What new vehicles are coming?
Everything in our product line will be redone in the next three years and additional products will be created to complement them. So we'll have a lot of new and exciting products to talk about here in the next five years.
How much contact do Land Rover dealers have with the factory?
When the engineers are visiting in New Jersey they reach out to the local dealers. The New York and New Jersey market is their largest volume market so it's easy for them to swing over and talk to them.
But the factory's missing some issues. Those dealers are more focused on selling Range Rovers, so I think the factory is getting a distorted view. They'd do well to visit dealers in different markets around the country and truly hear what's on customers' minds.
Are Land Rover dealers profitable? Do you expect them to be profitable in 2012?
Yes and yes.

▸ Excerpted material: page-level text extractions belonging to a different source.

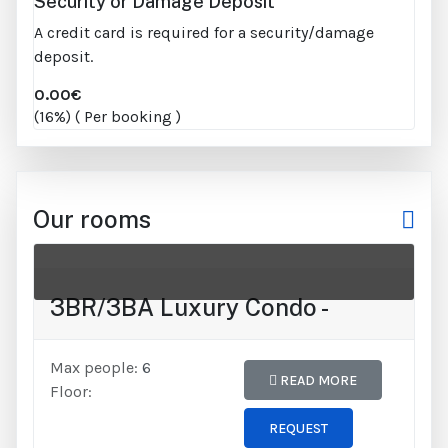
Security or Damage Deposit
A credit card is required for a security/damage
deposit.
0.00€
(16%) ( Per booking )
Our rooms
3BR/3BA Luxury Condo -
Max people:
6
READ MORE
Floor:
REQUEST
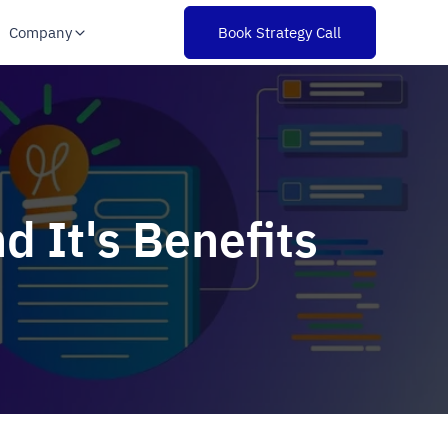
Company
Book Strategy Call
d It's Benefits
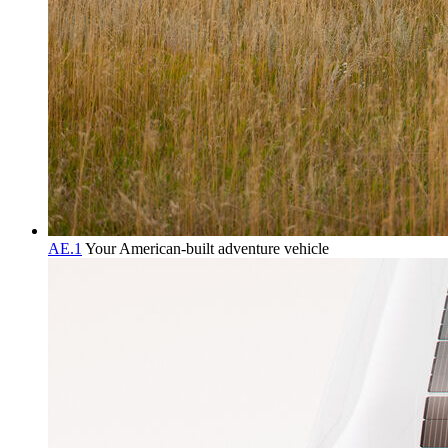
AE.1
Your American-built adventure vehicle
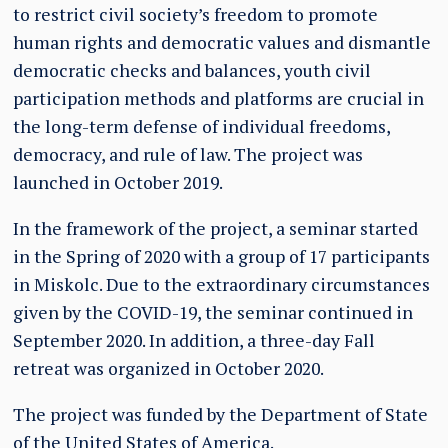
to restrict civil society’s freedom to promote
human rights and democratic values and dismantle
democratic checks and balances, youth civil
participation methods and platforms are crucial in
the long-term defense of individual freedoms,
democracy, and rule of law. The project was
launched in October 2019.
In the framework of the project, a seminar started
in the Spring of 2020 with a group of 17 participants
in Miskolc. Due to the extraordinary circumstances
given by the COVID-19, the seminar continued in
September 2020. In addition, a three-day Fall
retreat was organized in October 2020.
The project was funded by the Department of State
of the United States of America.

I heard from Land Rover executives and by their calculations we're the fifth most profitable franchise brand in this country in terms of net on sales.
Are you making money on new-car sales?
Yes, we're making money on new-car sales, used-car sales and parts and service.

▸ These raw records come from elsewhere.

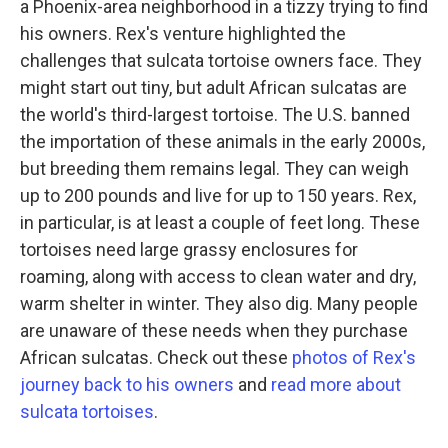
a Phoenix-area neighborhood in a tizzy trying to find
his owners. Rex's venture highlighted the
challenges that sulcata tortoise owners face. They
might start out tiny, but adult African sulcatas are
the world's third-largest tortoise. The U.S. banned
the importation of these animals in the early 2000s,
but breeding them remains legal. They can weigh
up to 200 pounds and live for up to 150 years. Rex,
in particular, is at least a couple of feet long. These
tortoises need large grassy enclosures for
roaming, along with access to clean water and dry,
warm shelter in winter. They also dig. Many people
are unaware of these needs when they purchase
African sulcatas. Check out these
photos of Rex's
journey back to his owners
and
read more about
sulcata tortoises
.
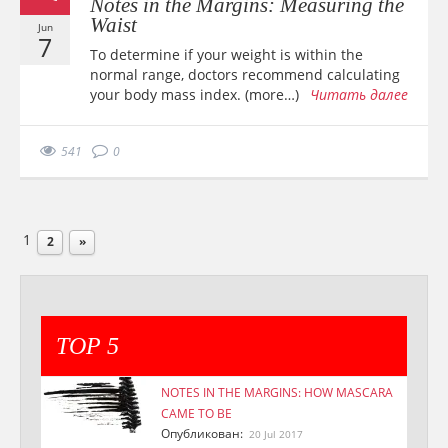
Notes in the Margins: Measuring the
Waist
Jun
7
To determine if your weight is within the
normal range, doctors recommend calculating
your body mass index. (more…)
Читать далее
541
0
1
2
»
TOP 5
NOTES IN THE MARGINS: HOW MASCARA
CAME TO BE
Опубликован:
20 Jul 2017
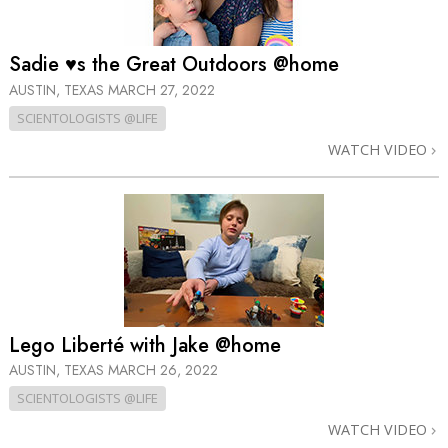
Sadie ♥s the Great Outdoors @home
AUSTIN, TEXAS
MARCH 27, 2022
SCIENTOLOGISTS @LIFE
WATCH VIDEO
Lego Liberté with Jake @home
AUSTIN, TEXAS
MARCH 26, 2022
SCIENTOLOGISTS @LIFE
WATCH VIDEO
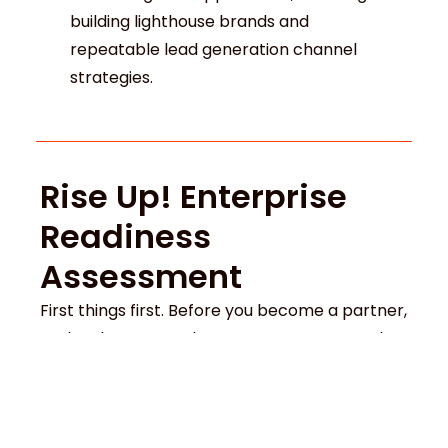
building lighthouse brands and
repeatable lead generation channel
strategies.
Rise Up! Enterprise
Readiness
Assessment
First things first. Before you become a partner,
we level-set your place among your peers by
running a
Rise Up! Enterprise Readiness
Assessment
. This will show you where you
stand today and what it will take to be truly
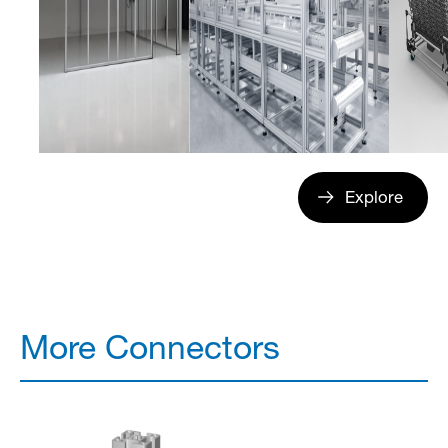
Explore
More Connectors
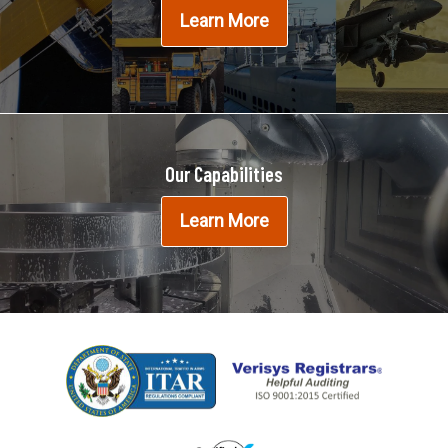
Learn More
Our Capabilities
Learn More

What can the factory do to help you sell more vehicles?
Another issue the factory really needs to pay attention to is distribution.

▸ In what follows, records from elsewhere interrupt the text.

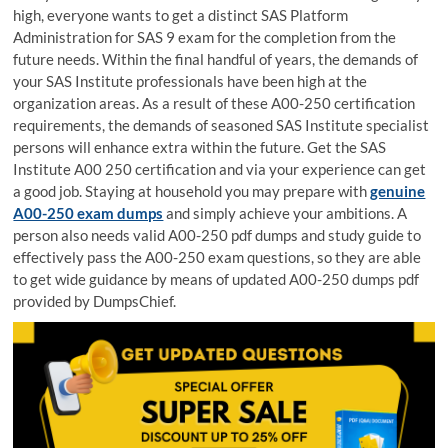
high, everyone wants to get a distinct SAS Platform
Administration for SAS 9 exam for the completion from the
future needs. Within the final handful of years, the demands of
your SAS Institute professionals have been high at the
organization areas. As a result of these A00-250 certification
requirements, the demands of seasoned SAS Institute specialist
persons will enhance extra within the future. Get the SAS
Institute A00 250 certification and via your experience can get
a good job. Staying at household you may prepare with
genuine
A00-250 exam dumps
and simply achieve your ambitions. A
person also needs valid A00-250 pdf dumps and study guide to
effectively pass the A00-250 exam questions, so they are able
to get wide guidance by means of updated A00-250 dumps pdf
provided by DumpsChief.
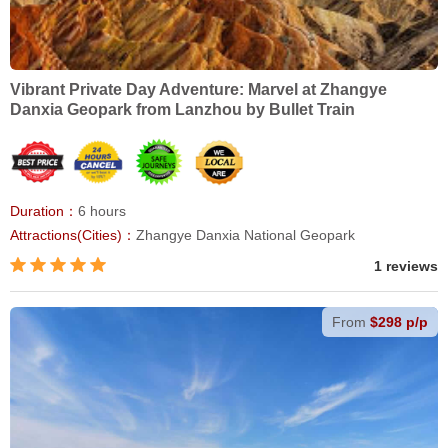
Vibrant Private Day Adventure: Marvel at Zhangye
Danxia Geopark from Lanzhou by Bullet Train
Duration：
6 hours
Attractions(Cities)：
Zhangye Danxia National Geopark
1 reviews
From
$298 p/p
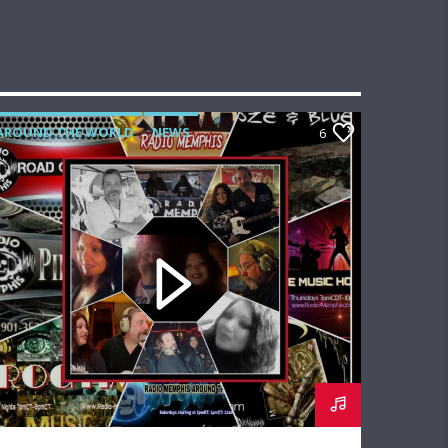
AROUND THE WORLD
NEWS
6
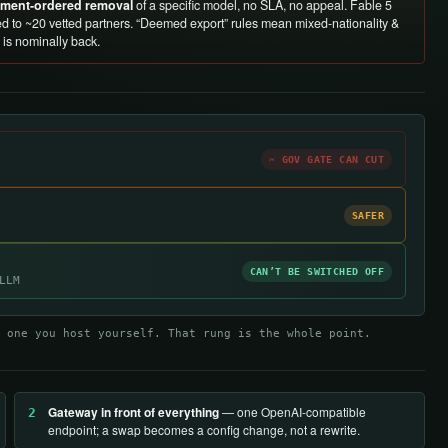
rnment-ordered removal
of a specific model, no SLA, no appeal. Fable 5
d to ~20 vetted partners. “Deemed export” rules mean mixed-nationality &
is nominally back.
✂ GOV GATE CAN CUT
SAFER
CAN’T BE SWITCHED OFF
LLM
 one you host yourself. That rung is the whole point.
Gateway in front of everything
— one OpenAI-compatible
2
endpoint; a swap becomes a config change, not a rewrite.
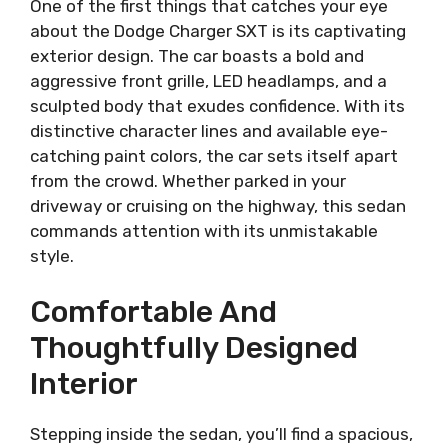
One of the first things that catches your eye
about the Dodge Charger SXT is its captivating
exterior design. The car boasts a bold and
aggressive front grille, LED headlamps, and a
sculpted body that exudes confidence. With its
distinctive character lines and available eye-
catching paint colors, the car sets itself apart
from the crowd. Whether parked in your
driveway or cruising on the highway, this sedan
commands attention with its unmistakable
style.
Comfortable And
Thoughtfully Designed
Interior
Stepping inside the sedan, you’ll find a spacious,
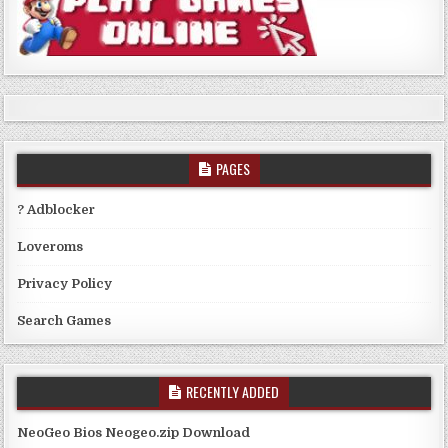
PAGES
? Adblocker
Loveroms
Privacy Policy
Search Games
RECENTLY ADDED
NeoGeo Bios Neogeo.zip Download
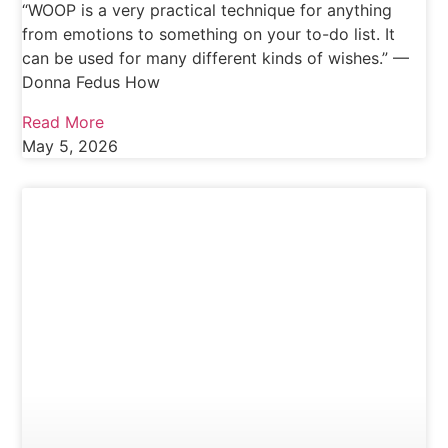
“WOOP is a very practical technique for anything
from emotions to something on your to-do list. It
can be used for many different kinds of wishes.” —
Donna Fedus How
Read More
May 5, 2026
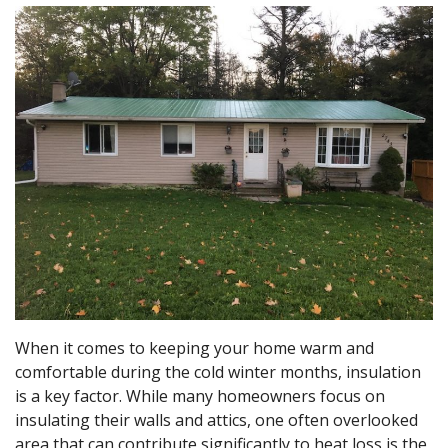
When it comes to keeping your home warm and
comfortable during the cold winter months, insulation
is a key factor. While many homeowners focus on
insulating their walls and attics, one often overlooked
area that can contribute significantly to heat loss is the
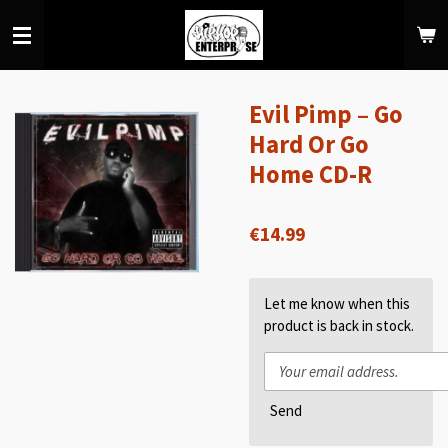
Skip
to
main
content
Evil Pimp – Go
Hard Or Go
Home CD-R
€14.99
Let me know when this
product is back in stock.
Send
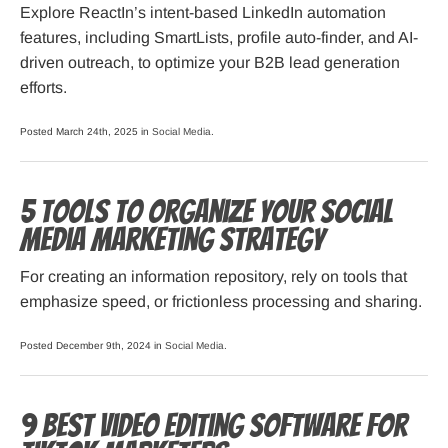
Explore ReactIn’s intent-based LinkedIn automation
features, including SmartLists, profile auto-finder, and AI-
driven outreach, to optimize your B2B lead generation
efforts.
Posted March 24th, 2025 in
Social Media
.
5 Tools to Organize Your Social
Media Marketing Strategy
For creating an information repository, rely on tools that
emphasize speed, or frictionless processing and sharing.
Posted December 9th, 2024 in
Social Media
.
9 Best Video Editing Software for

It's possible to do a better job of distributing the cars on a fairer basis particularly to the dealers outside the New York/New Jersey area. There's a lot of concern about that.
I don't think there's an ill will there. The factory thinks they're doing it fairly. But there are factors that haven't been taken into account.
The pipeline from the factory to some dealerships is a shorter distance than to others. So those with the longer distance are at a disadvantage. It's a challenge to fix that. You could say we're just going to use the current inventory as the deciding factor rather than also counting those vehicles in the pipeline. But that invites fraud in dealer reporting. I can't say I have the perfect answer for them, but we need to work together because it's a problem and it compounds over time.
Will working with the factory to improve distribution will be a priority for you on the council this year?
What are Land Rover dealers doing to attract more service business?
For years we didn't think of marketing service because our problem was to keep our doors from being beat down from all these cars with problems.
Now most dealers have smaller service staffs. We do need to be sharper on merchandising. We've installed a new customer relationship management system, which gives us tools to target those customers on a regular basis.
Even with the new cars the service intervals have been extended from 3,000 miles for service to 15,000. So we're seeing customers a lot less than we used to. But when we see them we sharpen our programs to watch for a very careful examination of tires and tire wear and be sure we offer full service tire replacement at a competitive cost. It's hard work now to make sure we can get every bit of business available to us.
We're also reaching out to older Land Rover customers we haven't seen in a while.
Is there any new dealer facility program?
Yes. There is a refresh campaign that is under way. Pretty much 100 percent of the dealers have signed to the first phase of it, which is a signage program that had to be completed by the end of 2011.
In terms of the facilities, some of our older facilities need an extensive cosmetic interior refresh to be completed before the end of 2012 and also do some light interior work. The other stores will have until the end of 2013 to complete it.
Land Rover has some new leadership with new initiatives and programs coming. How do you feel about that?
There is sensitivity among the dealers that we not lose the program that sustained us through the years when we had quality problems. We followed the Land Rover Way, which is a whole philosophy about doing business. It affects all parts of our business.
So as we're modernizing our programs, our procedures and facilities it's important that we not lose the best of the Land Rover Way.